Another variant of the two-axis switch was the Stromberg-Carlson X-Y Switch which was quite common in telephone exchanges in the western USA. It was a flat mechanism, and the moving contacts moved both sidewise, as well as to and fro. It was quite reliable, and could be maintained by people with minimal training.

==Applications==

Stepping switches are used in a variety of applications, other than telephone systems. By connecting several in series with the highest output of one going to the stepping contact of the next, a counter could be constructed. Or by feeding the stepping contact with an endless pulse train via a relay, and controlling the relay from the switch's own output, it can be made to automatically hunt for the first unpowered line (or powered, depending on whether the relay is normally open or normally closed).
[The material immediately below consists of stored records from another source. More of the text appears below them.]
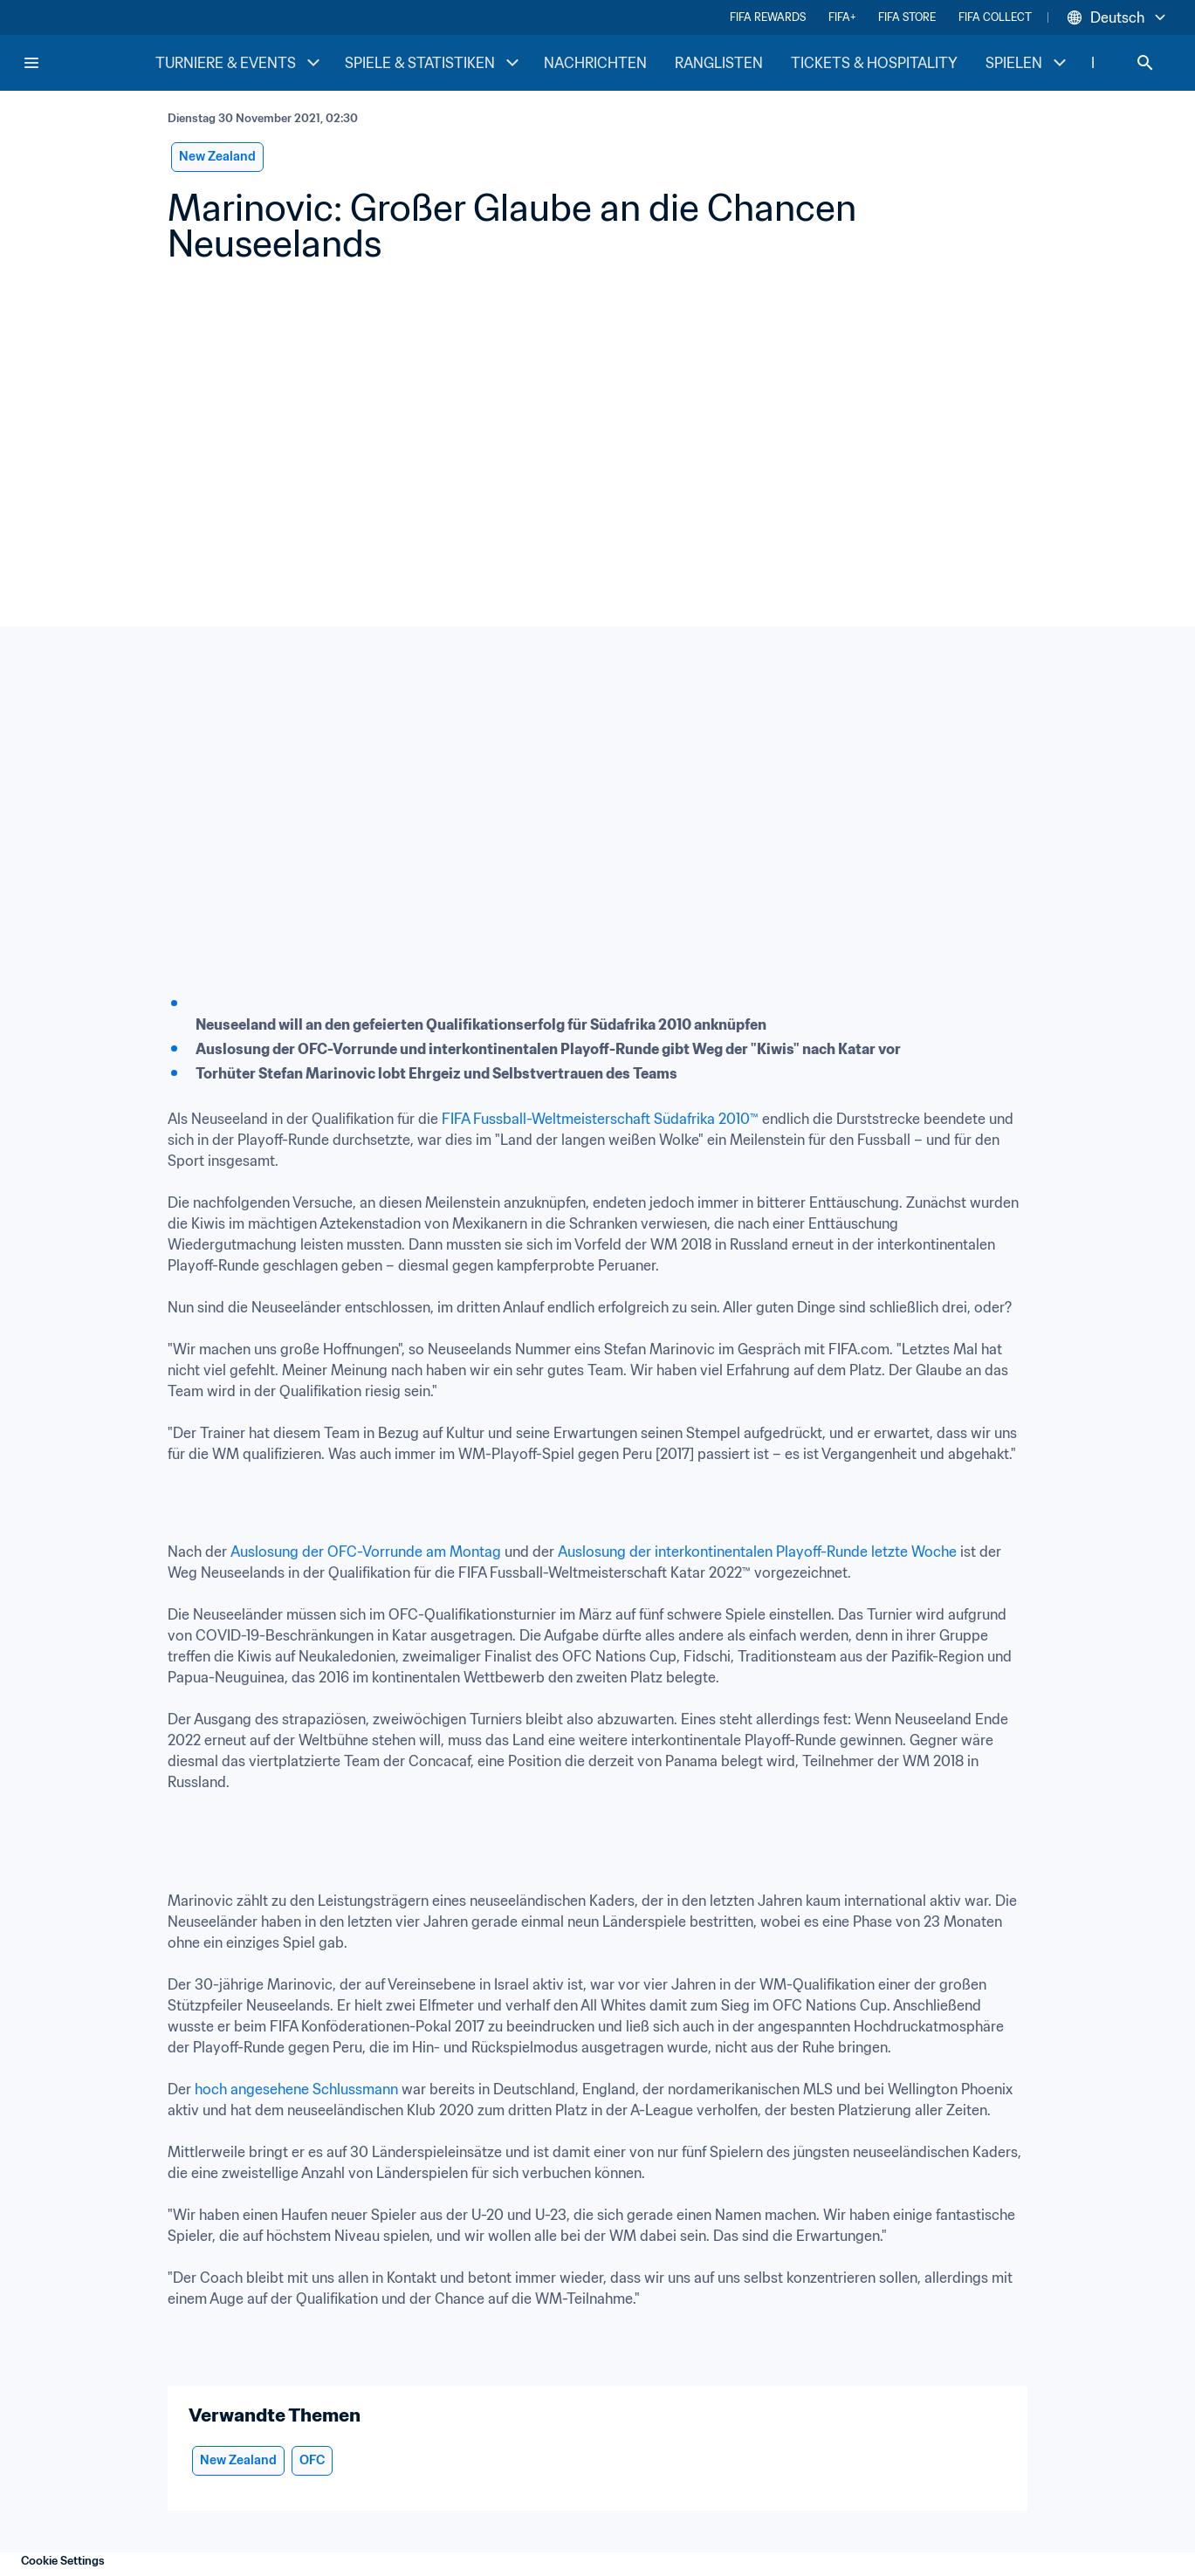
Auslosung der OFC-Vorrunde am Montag (365, 1551)
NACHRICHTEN (595, 63)
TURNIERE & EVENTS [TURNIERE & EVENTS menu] (239, 62)
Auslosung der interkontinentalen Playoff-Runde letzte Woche (757, 1551)
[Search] (1145, 62)
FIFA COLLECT (995, 17)
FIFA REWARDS (768, 17)
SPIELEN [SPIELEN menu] (1028, 62)
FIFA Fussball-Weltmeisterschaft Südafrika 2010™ (600, 1118)
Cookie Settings (63, 2560)
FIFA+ (841, 17)
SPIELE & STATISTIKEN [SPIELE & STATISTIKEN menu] (434, 62)
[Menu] (31, 62)
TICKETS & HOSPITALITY (874, 63)
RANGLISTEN (719, 63)
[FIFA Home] (88, 63)
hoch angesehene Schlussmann (296, 2089)
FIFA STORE (907, 17)
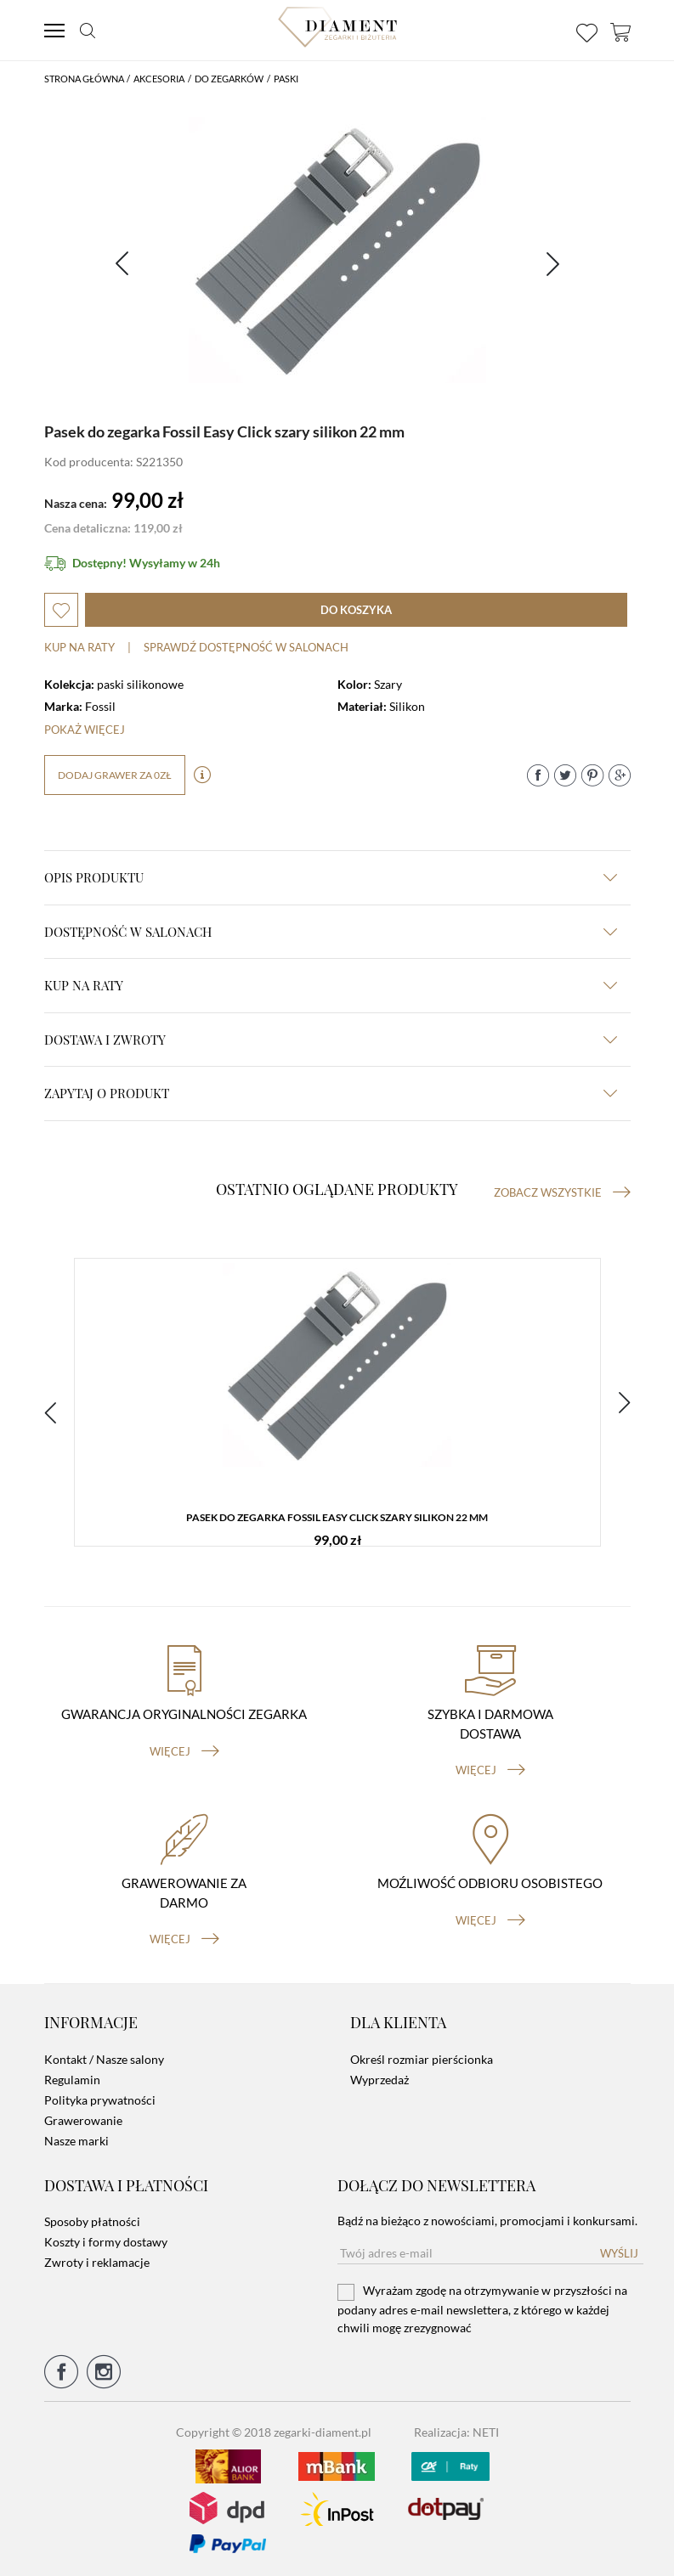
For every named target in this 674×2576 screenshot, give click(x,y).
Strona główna (84, 78)
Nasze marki (76, 2141)
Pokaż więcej (84, 729)
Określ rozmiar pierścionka (421, 2059)
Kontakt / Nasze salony (104, 2059)
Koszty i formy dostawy (105, 2242)
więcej (184, 1751)
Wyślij (619, 2253)
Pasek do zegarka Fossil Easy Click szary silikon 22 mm (337, 1517)
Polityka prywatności (100, 2100)
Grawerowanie (83, 2120)
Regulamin (72, 2079)
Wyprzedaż (379, 2079)
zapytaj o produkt (330, 1093)
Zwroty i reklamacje (97, 2262)
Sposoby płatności (92, 2221)
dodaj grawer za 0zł (115, 775)
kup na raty (330, 985)
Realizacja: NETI (456, 2432)
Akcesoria (158, 78)
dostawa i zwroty (330, 1039)
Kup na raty (79, 647)
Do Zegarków (229, 78)
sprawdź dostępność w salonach (246, 647)
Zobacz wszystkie (562, 1192)
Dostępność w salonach (330, 931)
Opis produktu (330, 877)
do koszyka (356, 610)
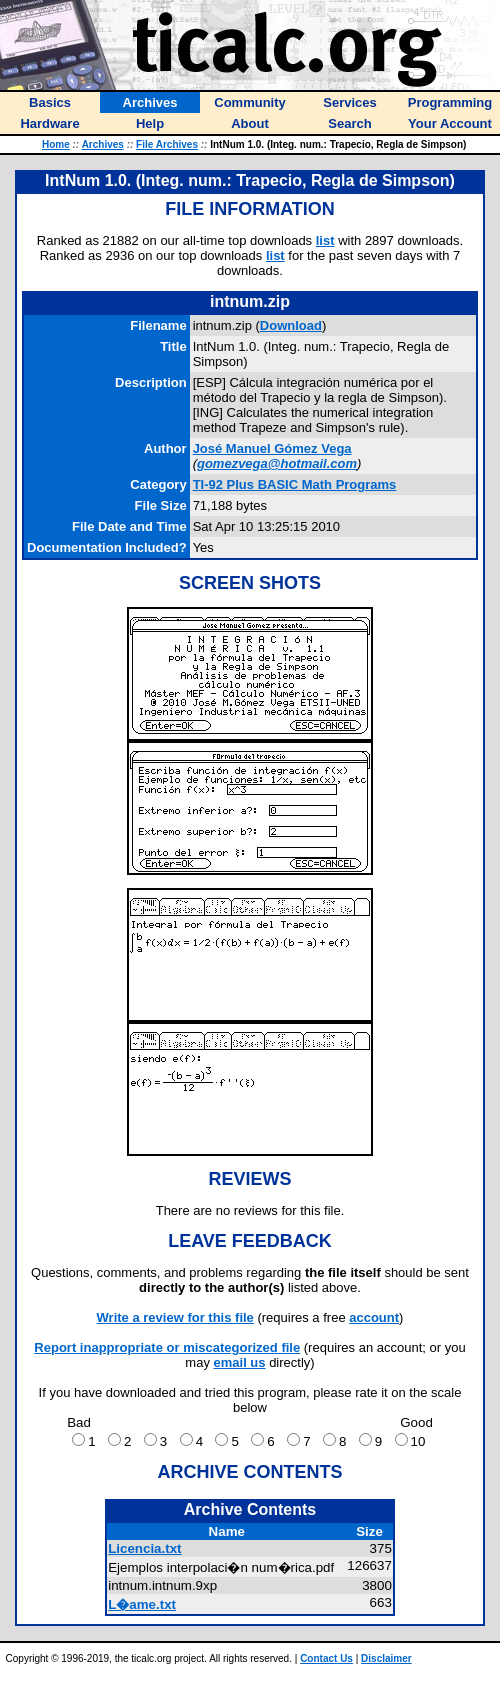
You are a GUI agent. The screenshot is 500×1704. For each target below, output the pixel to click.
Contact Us (326, 1658)
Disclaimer (386, 1658)
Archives (103, 144)
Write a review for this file (175, 1317)
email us (240, 1362)
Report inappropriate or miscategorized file (167, 1347)
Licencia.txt (144, 1548)
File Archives (167, 144)
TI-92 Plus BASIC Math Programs (295, 484)
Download (291, 325)
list (325, 240)
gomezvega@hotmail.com (277, 463)
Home (56, 144)
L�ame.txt (142, 1604)
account (374, 1317)
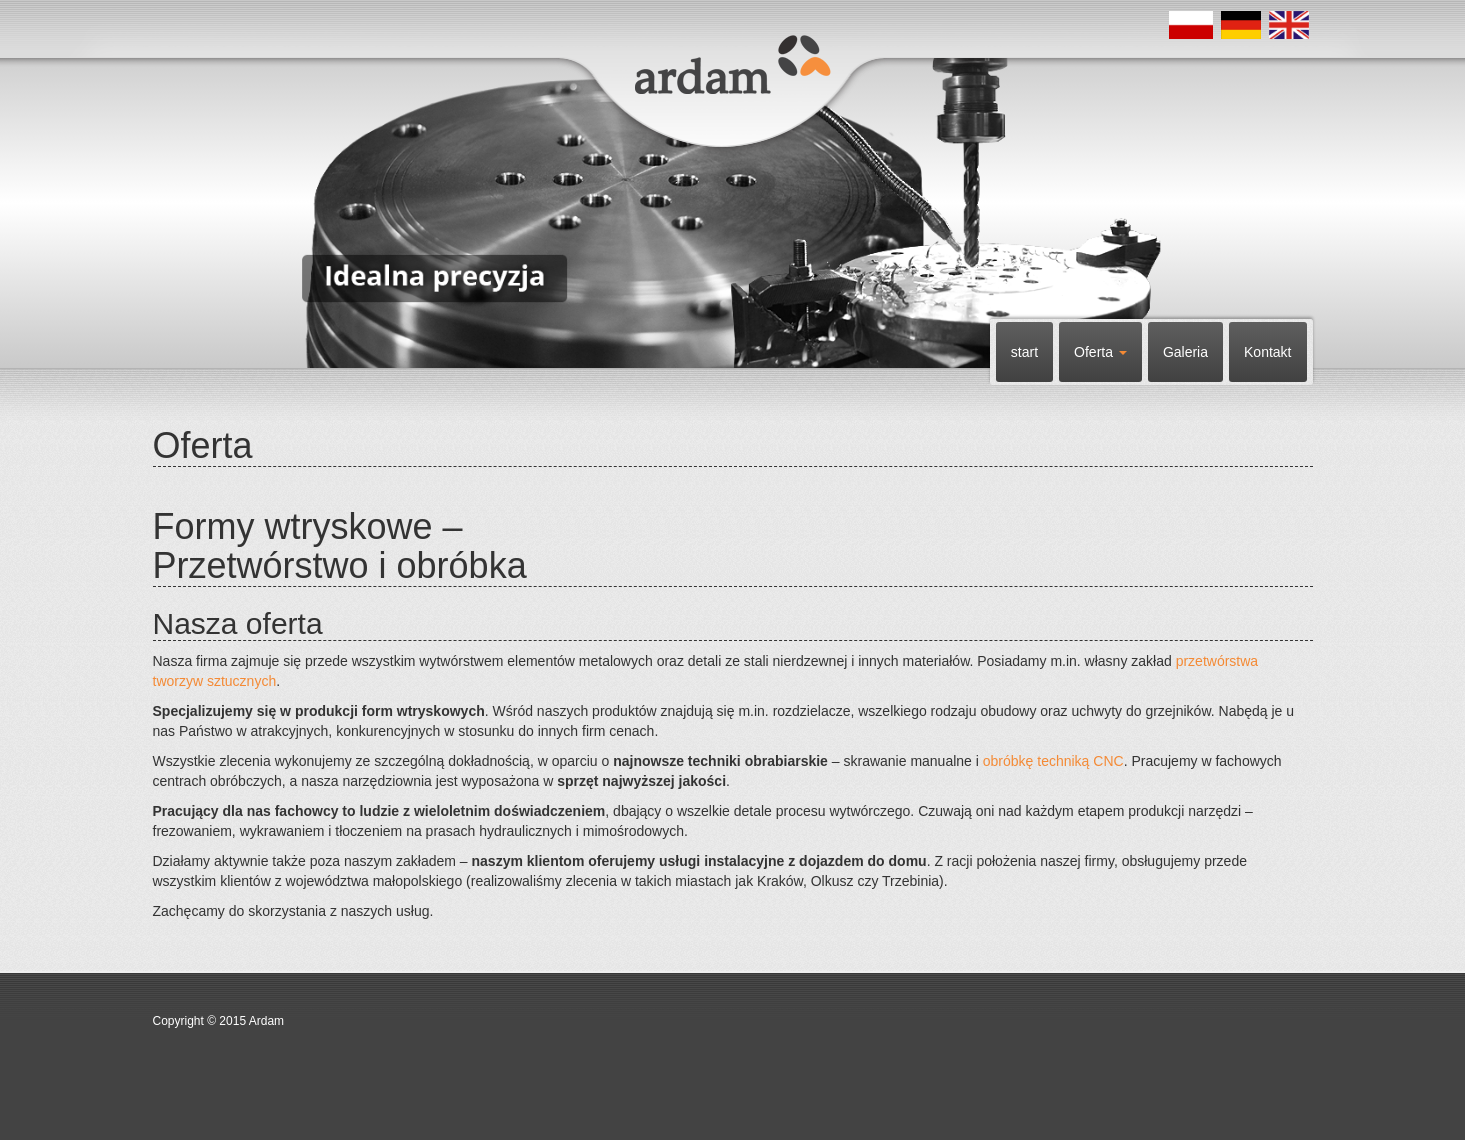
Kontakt (1267, 352)
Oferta (1100, 352)
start (1024, 352)
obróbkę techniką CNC (1053, 761)
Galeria (1185, 352)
They could also be used as a demultiplexer, so that two input lines could control a number of output devices. One input line steps the switch until the correct device is selected, and the other then powers that device. Many other applications are possible.

Such switches were used in a series of Japanese cypher machines during World War 2: CORAL, JADE, PURPLE (the names were American). The British code-breaking machine called Colossus used rotary stepping switches, which was used to break the German Lorenz cipher.